_YOUR GOAL_: All records are to be restated exactly, each line as it reads.

[Saved data entries]
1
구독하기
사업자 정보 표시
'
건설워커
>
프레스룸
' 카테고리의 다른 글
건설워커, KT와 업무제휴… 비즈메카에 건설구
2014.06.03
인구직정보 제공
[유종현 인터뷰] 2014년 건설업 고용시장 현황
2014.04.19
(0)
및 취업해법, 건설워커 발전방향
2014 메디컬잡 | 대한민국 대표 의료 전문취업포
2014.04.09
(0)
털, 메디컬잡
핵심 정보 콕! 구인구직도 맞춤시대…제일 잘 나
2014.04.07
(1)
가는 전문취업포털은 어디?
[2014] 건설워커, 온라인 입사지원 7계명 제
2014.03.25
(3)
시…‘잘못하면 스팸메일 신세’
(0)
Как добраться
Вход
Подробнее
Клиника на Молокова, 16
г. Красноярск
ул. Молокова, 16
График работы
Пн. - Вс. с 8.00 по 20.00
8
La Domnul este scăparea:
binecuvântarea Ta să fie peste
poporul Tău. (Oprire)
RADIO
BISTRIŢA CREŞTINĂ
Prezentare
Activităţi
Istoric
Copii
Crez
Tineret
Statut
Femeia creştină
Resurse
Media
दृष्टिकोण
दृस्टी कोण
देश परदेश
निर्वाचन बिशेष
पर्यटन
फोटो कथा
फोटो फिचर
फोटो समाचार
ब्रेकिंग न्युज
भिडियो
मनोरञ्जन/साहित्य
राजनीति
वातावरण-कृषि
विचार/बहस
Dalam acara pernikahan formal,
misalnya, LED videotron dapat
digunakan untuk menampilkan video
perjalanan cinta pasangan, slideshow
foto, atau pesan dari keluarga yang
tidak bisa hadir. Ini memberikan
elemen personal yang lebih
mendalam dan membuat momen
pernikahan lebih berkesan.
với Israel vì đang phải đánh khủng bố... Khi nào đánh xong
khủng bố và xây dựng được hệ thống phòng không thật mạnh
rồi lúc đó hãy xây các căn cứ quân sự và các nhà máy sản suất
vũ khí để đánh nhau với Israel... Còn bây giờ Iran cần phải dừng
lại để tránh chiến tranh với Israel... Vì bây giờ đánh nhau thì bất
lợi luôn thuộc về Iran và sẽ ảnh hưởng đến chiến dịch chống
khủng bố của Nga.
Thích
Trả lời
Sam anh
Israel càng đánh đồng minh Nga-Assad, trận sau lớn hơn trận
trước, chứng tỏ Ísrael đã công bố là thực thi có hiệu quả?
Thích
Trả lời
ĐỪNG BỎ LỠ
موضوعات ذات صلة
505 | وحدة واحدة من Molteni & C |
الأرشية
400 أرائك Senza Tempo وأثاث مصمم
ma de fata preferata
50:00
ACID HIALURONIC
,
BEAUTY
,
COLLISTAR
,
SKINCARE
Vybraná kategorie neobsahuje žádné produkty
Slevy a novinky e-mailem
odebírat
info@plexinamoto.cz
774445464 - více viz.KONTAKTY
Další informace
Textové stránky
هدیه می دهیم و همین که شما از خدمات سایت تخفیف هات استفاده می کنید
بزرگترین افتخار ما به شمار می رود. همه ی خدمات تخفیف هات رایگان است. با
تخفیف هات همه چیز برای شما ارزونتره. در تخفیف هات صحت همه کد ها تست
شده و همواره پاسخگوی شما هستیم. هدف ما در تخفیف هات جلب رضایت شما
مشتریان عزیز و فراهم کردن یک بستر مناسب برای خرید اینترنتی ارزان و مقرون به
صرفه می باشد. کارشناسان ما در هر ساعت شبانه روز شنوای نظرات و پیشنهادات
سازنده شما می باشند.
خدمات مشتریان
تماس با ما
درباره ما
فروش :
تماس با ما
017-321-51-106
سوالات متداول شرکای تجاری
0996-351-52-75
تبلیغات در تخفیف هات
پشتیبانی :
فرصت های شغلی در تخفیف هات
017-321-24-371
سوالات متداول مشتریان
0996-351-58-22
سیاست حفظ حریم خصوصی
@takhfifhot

_SOLUTION FOR THIS EXERCISE_:
1
구독하기
사업자 정보 표시
'
건설워커
>
프레스룸
' 카테고리의 다른 글
건설워커, KT와 업무제휴… 비즈메카에 건설구
2014.06.03
인구직정보 제공
[유종현 인터뷰] 2014년 건설업 고용시장 현황
2014.04.19
(0)
및 취업해법, 건설워커 발전방향
2014 메디컬잡 | 대한민국 대표 의료 전문취업포
2014.04.09
(0)
털, 메디컬잡
핵심 정보 콕! 구인구직도 맞춤시대…제일 잘 나
2014.04.07
(1)
가는 전문취업포털은 어디?
[2014] 건설워커, 온라인 입사지원 7계명 제
2014.03.25
(3)
시…‘잘못하면 스팸메일 신세’
(0)
Как добраться
Вход
Подробнее
Клиника на Молокова, 16
г. Красноярск
ул. Молокова, 16
График работы
Пн. - Вс. с 8.00 по 20.00
8
La Domnul este scăparea:
binecuvântarea Ta să fie peste
poporul Tău. (Oprire)
RADIO
BISTRIŢA CREŞTINĂ
Prezentare
Activităţi
Istoric
Copii
Crez
Tineret
Statut
Femeia creştină
Resurse
Media
दृष्टिकोण
दृस्टी कोण
देश परदेश
निर्वाचन बिशेष
पर्यटन
फोटो कथा
फोटो फिचर
फोटो समाचार
ब्रेकिंग न्युज
भिडियो
मनोरञ्जन/साहित्य
राजनीति
वातावरण-कृषि
विचार/बहस
Dalam acara pernikahan formal,
misalnya, LED videotron dapat
digunakan untuk menampilkan video
perjalanan cinta pasangan, slideshow
foto, atau pesan dari keluarga yang
tidak bisa hadir. Ini memberikan
elemen personal yang lebih
mendalam dan membuat momen
pernikahan lebih berkesan.
với Israel vì đang phải đánh khủng bố... Khi nào đánh xong
khủng bố và xây dựng được hệ thống phòng không thật mạnh
rồi lúc đó hãy xây các căn cứ quân sự và các nhà máy sản suất
vũ khí để đánh nhau với Israel... Còn bây giờ Iran cần phải dừng
lại để tránh chiến tranh với Israel... Vì bây giờ đánh nhau thì bất
lợi luôn thuộc về Iran và sẽ ảnh hưởng đến chiến dịch chống
khủng bố của Nga.
Thích
Trả lời
Sam anh
Israel càng đánh đồng minh Nga-Assad, trận sau lớn hơn trận
trước, chứng tỏ Ísrael đã công bố là thực thi có hiệu quả?
Thích
Trả lời
ĐỪNG BỎ LỠ
موضوعات ذات صلة
505 | وحدة واحدة من Molteni & C |
الأرشية
400 أرائك Senza Tempo وأثاث مصمم
ma de fata preferata
50:00
ACID HIALURONIC
,
BEAUTY
,
COLLISTAR
,
SKINCARE
Vybraná kategorie neobsahuje žádné produkty
Slevy a novinky e-mailem
odebírat
info@plexinamoto.cz
774445464 - více viz.KONTAKTY
Další informace
Textové stránky
هدیه می دهیم و همین که شما از خدمات سایت تخفیف هات استفاده می کنید
بزرگترین افتخار ما به شمار می رود. همه ی خدمات تخفیف هات رایگان است. با
تخفیف هات همه چیز برای شما ارزونتره. در تخفیف هات صحت همه کد ها تست
شده و همواره پاسخگوی شما هستیم. هدف ما در تخفیف هات جلب رضایت شما
مشتریان عزیز و فراهم کردن یک بستر مناسب برای خرید اینترنتی ارزان و مقرون به
صرفه می باشد. کارشناسان ما در هر ساعت شبانه روز شنوای نظرات و پیشنهادات
سازنده شما می باشند.
خدمات مشتریان
تماس با ما
درباره ما
فروش :
تماس با ما
017-321-51-106
سوالات متداول شرکای تجاری
0996-351-52-75
تبلیغات در تخفیف هات
پشتیبانی :
فرصت های شغلی در تخفیف هات
017-321-24-371
سوالات متداول مشتریان
0996-351-58-22
سیاست حفظ حریم خصوصی
@takhfifhot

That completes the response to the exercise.